Heard about MTN, the Russian dynamite ship, and Nigeria?

Conspiracy theories have sprung up all over the place about Nigeria's $10bn ‘retaliation’ against MTN

Nick Hedley

As MTN grapples with demands from Nigerian authorities for as much as $10.1bn, many analysts insist that ulterior motives are at work behind the scenes.
While it’s entirely possible that regulators are acting in good faith and MTN has something to answer for, analysts say the Nigerian government is shooting itself in the foot by causing serious financial harm to one of the country’s biggest companies.
Conspiracy theories have sprung up all over the place. One theory in the market is that Nigeria is retaliating after South African authorities detained a Russian ship bound for the West African state.
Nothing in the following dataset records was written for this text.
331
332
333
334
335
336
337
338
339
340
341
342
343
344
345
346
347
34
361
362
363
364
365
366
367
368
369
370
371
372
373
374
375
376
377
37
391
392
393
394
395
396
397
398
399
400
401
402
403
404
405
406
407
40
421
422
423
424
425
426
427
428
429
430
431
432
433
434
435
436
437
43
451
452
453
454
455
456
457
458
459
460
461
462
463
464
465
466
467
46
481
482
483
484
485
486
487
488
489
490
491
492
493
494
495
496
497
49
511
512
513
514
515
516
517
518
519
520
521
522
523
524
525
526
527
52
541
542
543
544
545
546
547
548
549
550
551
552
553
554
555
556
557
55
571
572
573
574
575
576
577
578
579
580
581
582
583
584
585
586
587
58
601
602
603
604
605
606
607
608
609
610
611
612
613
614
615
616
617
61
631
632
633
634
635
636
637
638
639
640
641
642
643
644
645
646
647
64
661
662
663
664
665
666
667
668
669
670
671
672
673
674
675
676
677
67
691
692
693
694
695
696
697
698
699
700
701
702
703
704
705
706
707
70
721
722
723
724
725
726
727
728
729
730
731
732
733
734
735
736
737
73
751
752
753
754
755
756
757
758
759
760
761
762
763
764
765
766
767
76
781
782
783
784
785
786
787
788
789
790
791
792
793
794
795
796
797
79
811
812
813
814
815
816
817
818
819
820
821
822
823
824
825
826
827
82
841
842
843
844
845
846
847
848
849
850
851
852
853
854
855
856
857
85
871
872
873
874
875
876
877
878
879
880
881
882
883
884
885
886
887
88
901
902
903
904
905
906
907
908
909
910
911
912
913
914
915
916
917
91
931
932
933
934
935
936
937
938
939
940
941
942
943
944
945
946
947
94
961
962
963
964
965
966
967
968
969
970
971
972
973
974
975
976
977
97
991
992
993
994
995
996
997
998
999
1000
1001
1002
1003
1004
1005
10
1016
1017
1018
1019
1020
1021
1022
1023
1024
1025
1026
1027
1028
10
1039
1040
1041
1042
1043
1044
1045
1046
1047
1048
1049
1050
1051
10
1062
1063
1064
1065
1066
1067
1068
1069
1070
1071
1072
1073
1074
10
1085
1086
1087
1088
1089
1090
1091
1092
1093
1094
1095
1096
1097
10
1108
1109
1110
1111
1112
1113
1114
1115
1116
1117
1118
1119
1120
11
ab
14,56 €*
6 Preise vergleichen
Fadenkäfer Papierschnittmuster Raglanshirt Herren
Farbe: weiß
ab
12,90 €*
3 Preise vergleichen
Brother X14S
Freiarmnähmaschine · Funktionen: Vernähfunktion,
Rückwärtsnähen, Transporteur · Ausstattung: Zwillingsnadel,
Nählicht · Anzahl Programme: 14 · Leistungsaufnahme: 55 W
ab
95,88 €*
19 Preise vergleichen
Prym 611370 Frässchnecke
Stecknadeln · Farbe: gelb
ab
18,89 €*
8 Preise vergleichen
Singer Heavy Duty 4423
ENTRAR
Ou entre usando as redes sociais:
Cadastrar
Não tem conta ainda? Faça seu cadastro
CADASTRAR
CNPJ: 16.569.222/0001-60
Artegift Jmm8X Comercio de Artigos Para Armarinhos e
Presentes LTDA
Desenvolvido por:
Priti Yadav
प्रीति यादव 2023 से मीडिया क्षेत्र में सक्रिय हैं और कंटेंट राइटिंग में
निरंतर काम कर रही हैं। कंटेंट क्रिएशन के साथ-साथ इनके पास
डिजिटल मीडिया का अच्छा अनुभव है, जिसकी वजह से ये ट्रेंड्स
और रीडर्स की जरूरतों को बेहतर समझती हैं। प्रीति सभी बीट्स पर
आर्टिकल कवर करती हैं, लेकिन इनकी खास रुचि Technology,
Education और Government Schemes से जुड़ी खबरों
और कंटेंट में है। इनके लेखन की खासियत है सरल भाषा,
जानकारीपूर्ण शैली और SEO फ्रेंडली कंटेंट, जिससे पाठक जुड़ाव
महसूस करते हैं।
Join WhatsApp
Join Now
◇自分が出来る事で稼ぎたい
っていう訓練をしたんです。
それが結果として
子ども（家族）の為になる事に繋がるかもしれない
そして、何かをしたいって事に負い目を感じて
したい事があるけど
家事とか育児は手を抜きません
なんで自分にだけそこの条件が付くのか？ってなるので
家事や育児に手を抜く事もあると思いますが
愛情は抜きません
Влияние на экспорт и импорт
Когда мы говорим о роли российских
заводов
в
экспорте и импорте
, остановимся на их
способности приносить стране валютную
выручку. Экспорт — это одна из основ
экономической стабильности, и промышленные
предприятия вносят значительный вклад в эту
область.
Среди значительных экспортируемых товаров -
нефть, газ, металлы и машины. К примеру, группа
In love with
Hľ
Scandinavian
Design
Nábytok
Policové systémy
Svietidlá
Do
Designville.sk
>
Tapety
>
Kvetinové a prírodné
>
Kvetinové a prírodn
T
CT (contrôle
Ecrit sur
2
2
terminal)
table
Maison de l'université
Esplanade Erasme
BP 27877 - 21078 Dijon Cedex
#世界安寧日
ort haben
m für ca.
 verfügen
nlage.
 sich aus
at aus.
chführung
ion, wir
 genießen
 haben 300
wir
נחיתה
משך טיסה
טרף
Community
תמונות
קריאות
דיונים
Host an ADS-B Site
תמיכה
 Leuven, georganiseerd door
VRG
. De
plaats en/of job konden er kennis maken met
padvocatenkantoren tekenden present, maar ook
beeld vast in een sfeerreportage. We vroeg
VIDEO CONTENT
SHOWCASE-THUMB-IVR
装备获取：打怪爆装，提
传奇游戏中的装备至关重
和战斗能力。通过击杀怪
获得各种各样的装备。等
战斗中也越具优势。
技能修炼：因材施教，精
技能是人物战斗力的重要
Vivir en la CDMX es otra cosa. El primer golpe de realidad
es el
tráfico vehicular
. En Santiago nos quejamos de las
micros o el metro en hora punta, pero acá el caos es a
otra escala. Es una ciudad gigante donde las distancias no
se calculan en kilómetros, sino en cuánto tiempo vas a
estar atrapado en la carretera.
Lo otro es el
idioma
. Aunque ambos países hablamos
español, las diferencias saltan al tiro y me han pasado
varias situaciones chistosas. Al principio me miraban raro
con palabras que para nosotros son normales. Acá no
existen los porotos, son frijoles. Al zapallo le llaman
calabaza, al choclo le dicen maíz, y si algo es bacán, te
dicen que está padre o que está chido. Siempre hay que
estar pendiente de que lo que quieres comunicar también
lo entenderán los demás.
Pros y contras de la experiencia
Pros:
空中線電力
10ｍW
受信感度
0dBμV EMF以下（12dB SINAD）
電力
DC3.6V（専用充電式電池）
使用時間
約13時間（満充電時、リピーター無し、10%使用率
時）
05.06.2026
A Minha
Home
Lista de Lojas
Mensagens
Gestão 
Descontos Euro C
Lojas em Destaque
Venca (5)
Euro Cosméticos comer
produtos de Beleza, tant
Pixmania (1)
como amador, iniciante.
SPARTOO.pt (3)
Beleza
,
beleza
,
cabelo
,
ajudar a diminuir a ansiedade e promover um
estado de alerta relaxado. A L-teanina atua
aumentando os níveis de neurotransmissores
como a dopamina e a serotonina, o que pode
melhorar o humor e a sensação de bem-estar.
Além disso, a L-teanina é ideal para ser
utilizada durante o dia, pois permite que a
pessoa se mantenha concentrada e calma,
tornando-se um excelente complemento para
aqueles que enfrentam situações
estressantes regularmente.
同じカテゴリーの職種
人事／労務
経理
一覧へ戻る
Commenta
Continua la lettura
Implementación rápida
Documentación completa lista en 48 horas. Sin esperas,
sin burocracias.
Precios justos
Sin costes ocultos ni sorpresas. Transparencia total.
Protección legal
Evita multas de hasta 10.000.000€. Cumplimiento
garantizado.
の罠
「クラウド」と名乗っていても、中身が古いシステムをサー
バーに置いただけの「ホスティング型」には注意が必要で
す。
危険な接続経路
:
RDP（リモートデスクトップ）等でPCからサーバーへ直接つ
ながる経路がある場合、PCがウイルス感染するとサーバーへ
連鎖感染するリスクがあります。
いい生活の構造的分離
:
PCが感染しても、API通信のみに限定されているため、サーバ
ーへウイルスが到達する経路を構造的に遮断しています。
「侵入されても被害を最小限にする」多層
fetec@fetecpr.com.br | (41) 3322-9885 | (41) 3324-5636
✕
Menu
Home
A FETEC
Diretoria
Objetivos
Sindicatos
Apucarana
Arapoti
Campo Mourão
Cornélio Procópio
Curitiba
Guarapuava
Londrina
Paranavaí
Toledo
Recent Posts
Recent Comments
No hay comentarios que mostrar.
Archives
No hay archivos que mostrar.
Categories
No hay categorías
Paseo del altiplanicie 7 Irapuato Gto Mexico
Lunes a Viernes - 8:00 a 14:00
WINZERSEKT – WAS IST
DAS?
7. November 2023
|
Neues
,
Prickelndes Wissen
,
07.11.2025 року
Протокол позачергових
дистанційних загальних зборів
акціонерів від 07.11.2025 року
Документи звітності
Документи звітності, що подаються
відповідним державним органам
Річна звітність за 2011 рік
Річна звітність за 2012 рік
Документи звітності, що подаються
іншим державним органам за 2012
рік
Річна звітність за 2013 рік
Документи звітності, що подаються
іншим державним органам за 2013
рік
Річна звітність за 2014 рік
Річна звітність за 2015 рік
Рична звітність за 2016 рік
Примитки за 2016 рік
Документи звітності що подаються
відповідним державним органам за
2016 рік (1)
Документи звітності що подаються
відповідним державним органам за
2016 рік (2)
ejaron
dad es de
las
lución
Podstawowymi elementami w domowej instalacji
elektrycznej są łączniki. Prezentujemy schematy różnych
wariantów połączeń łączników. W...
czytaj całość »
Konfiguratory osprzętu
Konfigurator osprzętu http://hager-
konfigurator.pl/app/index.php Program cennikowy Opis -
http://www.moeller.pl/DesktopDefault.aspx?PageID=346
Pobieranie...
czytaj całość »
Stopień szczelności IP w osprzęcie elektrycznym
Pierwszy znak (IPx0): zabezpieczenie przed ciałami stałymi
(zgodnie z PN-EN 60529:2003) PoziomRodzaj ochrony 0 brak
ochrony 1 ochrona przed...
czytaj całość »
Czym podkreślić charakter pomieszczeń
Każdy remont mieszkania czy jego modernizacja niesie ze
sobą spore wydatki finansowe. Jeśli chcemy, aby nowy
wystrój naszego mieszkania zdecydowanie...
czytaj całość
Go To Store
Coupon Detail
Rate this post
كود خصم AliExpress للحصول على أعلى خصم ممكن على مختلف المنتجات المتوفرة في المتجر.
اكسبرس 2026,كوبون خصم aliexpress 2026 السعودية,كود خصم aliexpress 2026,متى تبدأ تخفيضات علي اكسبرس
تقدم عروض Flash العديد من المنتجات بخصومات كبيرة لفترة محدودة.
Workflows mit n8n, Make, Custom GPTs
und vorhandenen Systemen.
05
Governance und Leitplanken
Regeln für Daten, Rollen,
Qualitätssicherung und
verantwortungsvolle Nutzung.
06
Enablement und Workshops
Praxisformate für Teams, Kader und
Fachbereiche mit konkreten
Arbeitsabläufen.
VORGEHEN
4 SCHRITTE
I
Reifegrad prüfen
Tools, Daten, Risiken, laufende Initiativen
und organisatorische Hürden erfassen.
The ship, which was detained in late August, was carrying illegal mining explosives, according to the Hawks.
Other market commentators claim that the Nigerian government is desperate for foreign exchange and that funds are needed to bolster the fiscus ahead of February 2019 elections. Nigerian media houses say some people may have a financial interest in MTN’s pain, since it’s customary for law firms and whistleblowers to take cuts of successful fines there.
Another analyst said a hostile takeover of MTN Nigeria could be in the works, whereby authorities cripple the company with fines and then pawn it off – presumably to a politically-connected person or group – for a small sum.
A more plausible theory is that regulators are deliberately trying to scupper MTN’s IPO. By agreeing to a local listing, authorities agreed to reduce MTN’s 2015 fine, for failing to disconnect unregistered SIM cards, from $5.2bn to $1.7bn. But they recently imposed a hard deadline for that condition to be met – the first half of next year. If MTN misses that deadline, it will have to pay the rest of the initial fine – another $3.5bn.